- **About this task**:
Please restate, word for word, the lines below that begin at the one with "teknologi berkualitas secara" and end at the one with "dan berbagi insight untuk pengguna Indonesia.". Leave out all other lines.

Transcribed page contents
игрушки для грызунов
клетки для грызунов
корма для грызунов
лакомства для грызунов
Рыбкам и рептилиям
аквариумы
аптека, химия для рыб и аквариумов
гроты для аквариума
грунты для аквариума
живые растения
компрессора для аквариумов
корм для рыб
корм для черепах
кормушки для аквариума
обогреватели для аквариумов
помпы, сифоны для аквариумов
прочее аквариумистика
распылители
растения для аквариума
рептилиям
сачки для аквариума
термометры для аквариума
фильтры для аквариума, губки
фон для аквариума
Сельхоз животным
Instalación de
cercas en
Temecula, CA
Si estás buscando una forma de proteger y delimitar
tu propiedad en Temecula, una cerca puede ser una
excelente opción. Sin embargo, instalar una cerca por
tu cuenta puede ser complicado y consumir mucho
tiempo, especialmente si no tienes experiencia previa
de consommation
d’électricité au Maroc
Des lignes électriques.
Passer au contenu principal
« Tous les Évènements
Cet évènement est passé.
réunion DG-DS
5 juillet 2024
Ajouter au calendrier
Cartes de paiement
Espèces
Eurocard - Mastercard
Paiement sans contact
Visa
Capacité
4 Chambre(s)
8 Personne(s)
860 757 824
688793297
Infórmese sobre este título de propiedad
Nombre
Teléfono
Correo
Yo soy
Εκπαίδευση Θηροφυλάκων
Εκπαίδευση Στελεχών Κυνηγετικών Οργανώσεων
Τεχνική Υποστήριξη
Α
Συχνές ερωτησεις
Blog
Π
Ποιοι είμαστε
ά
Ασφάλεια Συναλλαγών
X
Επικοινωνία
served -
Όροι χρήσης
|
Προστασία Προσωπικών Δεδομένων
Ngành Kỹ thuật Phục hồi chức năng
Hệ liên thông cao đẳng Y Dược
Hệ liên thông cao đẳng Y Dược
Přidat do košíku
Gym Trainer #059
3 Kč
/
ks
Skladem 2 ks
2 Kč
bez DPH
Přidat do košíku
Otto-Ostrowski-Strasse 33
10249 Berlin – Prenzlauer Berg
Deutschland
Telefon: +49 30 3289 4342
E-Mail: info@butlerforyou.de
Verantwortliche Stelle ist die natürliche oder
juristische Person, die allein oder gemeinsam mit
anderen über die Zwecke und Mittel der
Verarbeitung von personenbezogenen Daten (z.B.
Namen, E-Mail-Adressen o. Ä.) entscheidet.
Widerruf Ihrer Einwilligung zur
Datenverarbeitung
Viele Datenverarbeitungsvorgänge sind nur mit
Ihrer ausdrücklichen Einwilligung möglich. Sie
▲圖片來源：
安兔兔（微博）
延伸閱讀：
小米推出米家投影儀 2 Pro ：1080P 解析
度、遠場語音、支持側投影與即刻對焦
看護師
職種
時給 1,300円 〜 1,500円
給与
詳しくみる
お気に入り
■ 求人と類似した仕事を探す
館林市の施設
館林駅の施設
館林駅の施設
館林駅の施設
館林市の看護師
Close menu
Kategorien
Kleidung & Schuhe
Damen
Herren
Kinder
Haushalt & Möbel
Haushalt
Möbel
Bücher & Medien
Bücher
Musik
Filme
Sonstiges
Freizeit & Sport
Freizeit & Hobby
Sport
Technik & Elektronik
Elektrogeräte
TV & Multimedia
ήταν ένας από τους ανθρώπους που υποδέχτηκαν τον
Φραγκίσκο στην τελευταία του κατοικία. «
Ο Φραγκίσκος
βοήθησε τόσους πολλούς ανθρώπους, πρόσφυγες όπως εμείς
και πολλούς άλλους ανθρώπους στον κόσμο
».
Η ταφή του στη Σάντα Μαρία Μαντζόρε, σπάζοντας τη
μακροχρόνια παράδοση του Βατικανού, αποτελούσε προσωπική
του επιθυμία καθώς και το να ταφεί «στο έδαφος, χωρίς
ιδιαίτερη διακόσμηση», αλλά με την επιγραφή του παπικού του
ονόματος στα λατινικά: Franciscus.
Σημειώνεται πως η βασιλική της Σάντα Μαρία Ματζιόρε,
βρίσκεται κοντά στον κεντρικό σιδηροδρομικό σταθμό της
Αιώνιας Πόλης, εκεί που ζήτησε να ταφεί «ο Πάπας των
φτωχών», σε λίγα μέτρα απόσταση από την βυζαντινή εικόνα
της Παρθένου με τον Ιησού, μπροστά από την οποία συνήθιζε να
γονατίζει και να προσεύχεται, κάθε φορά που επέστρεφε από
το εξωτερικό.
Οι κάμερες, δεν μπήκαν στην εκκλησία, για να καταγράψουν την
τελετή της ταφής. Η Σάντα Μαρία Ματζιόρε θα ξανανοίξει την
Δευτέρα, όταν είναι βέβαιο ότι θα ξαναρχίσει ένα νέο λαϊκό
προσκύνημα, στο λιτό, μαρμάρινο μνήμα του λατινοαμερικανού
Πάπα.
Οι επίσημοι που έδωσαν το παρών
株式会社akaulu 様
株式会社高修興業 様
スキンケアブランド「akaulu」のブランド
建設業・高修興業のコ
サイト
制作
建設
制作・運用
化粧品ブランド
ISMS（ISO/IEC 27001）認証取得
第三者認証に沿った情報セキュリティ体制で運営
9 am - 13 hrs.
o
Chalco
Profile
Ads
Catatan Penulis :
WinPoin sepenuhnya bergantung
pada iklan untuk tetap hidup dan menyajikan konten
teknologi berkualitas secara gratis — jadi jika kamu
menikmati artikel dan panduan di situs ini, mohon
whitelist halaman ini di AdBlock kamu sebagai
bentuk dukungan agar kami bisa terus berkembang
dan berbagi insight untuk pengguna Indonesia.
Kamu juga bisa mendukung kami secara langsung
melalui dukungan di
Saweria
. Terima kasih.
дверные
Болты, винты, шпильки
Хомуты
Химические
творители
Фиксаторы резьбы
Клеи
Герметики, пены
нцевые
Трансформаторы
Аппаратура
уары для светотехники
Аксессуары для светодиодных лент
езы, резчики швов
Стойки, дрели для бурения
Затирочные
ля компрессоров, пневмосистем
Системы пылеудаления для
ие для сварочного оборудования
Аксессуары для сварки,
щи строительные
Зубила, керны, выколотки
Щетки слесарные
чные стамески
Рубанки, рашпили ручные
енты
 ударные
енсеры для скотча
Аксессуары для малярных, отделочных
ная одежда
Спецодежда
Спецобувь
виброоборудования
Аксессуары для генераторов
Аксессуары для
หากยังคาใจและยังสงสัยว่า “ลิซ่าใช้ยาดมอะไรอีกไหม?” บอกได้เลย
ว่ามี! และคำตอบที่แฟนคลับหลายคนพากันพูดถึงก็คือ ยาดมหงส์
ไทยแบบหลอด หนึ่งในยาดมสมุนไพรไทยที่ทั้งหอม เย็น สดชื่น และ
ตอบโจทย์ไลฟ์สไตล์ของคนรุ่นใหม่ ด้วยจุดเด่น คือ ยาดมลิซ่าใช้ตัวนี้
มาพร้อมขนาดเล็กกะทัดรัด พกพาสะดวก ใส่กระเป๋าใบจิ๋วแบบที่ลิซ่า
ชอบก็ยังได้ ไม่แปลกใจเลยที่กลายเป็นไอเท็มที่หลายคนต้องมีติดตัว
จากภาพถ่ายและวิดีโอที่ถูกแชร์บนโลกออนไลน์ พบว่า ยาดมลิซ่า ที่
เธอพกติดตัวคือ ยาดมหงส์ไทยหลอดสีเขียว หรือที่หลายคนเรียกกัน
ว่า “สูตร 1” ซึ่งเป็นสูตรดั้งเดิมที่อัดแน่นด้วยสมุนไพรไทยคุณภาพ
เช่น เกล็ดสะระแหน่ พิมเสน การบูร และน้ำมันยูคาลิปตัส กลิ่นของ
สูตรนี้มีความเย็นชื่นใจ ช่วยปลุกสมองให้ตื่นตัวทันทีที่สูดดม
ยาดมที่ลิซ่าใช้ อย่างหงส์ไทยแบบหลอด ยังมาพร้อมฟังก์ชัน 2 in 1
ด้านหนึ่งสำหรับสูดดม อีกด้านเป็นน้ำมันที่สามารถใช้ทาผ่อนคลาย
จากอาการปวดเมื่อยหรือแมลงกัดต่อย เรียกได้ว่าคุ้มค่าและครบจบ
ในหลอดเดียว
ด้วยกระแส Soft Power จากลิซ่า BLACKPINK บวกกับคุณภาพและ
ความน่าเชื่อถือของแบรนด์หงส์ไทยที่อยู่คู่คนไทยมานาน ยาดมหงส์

- **Result**:
teknologi berkualitas secara gratis — jadi jika kamu
menikmati artikel dan panduan di situs ini, mohon
whitelist halaman ini di AdBlock kamu sebagai
bentuk dukungan agar kami bisa terus berkembang
dan berbagi insight untuk pengguna Indonesia.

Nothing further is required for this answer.